ГЛАВА 1. Фаина. Дневник

Никогда не думала, что выражение "начать жизнь сначала" может иметь настолько буквальный смысл. И уж тем более не предполагала, что однажды подобное может случиться со мной. Хотя нормальной мою жизнь и раньше трудно было назвать, но не до такой же степени!

   Дневников я никогда не вела и не представляю, как это положено делать. Не начинать же дурацким "здравствуй, дорогой дневник". Для маленьких девочек это простительно, конечно, но я давно не девочка и чувствую себя ужасно глупо, пытаясь писать о себе и своей жизни без всякой практической цели. То есть цель-то есть, но нет адресата.
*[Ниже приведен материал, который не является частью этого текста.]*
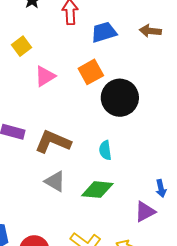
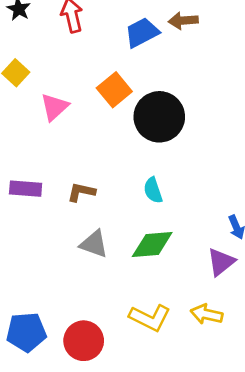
blue trapezoid: (104, 32) -> (142, 33), moved
brown L-shape: (53, 142) -> (81, 192), size x0.6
Писать самой себе… чтобы в себе разобраться. Глупо… Но с кем поделиться, выговориться?

   Начинаю понимать американцев, у которых, говорят, психоаналитики востребованы больше, чем у нас водопроводчики. Родные люди есть — дочка, внучка, но им своих проблем хватает, да и не могу… не могу я вывалить на них всё, что на душе. Не привыкла, что ли? О таком можно рассказать только незнакомцу, которого больше никогда не встретишь, но где его взять? Негде. И поэтому: "Здравствуй, дорогой дневник!" Три ха-ха.

   Меня зовут Фаина. Мне шестьдесят лет… Нет. Вернее так: я родилась шестьдесят лет назад. А сколько мне сейчас — этого точно никто не знает. Наверное, восемнадцать. Да, снова восемнадцать, как и было тогда, когда всё это началось. Тело восемнадцатилетней девушки и разум пожилой женщины.

   Да об этом только мечтать можно! — так сказала бы, наверное, любая женщина, и была бы права. И я с этим вполне согласна. Не зря говорят: "Если бы молодость знала, если бы старость могла!" Всё верно. Да и самосознание не стареет или почти не стареет. Опыт появляется, но вы вряд ли сумеете отыскать хоть одну старушку, которая в душе не чувствовала бы себя молодой. Или старичка, хотя за мужчин не поручусь. Впрочем, они не то что молодые — они, по большей части, вообще всю жизнь дети. Ну да ладно, сейчас не об этом. Раз уж решила разбираться в себе, то пора начинать.

   С чего всё началось… До восемнадцатилетия я жила самой обычной жизнью, ни рассказывать, ни вспоминать там особо нечего. Разве что любовь Николая. Да и другие парни на меня засматривались, что уж скрывать. Но другие — так, не всерьёз. А Николай с его неуклюжими, но такими трогательными ухаживаниями — это было серьёзнее некуда, сразу видно! Хороший парень был… И муж из него прекрасный получился! Да только…

   Что уж теперь врать самой себе-то… Не любила я его. Когда совсем девчонкой была, льстило мне, конечно, что он за мной хвостом ходит, на других ребят кидается, если кто обидеть вздумает, что зыркает мрачно так, если с кем танцевать пойду или ещё что.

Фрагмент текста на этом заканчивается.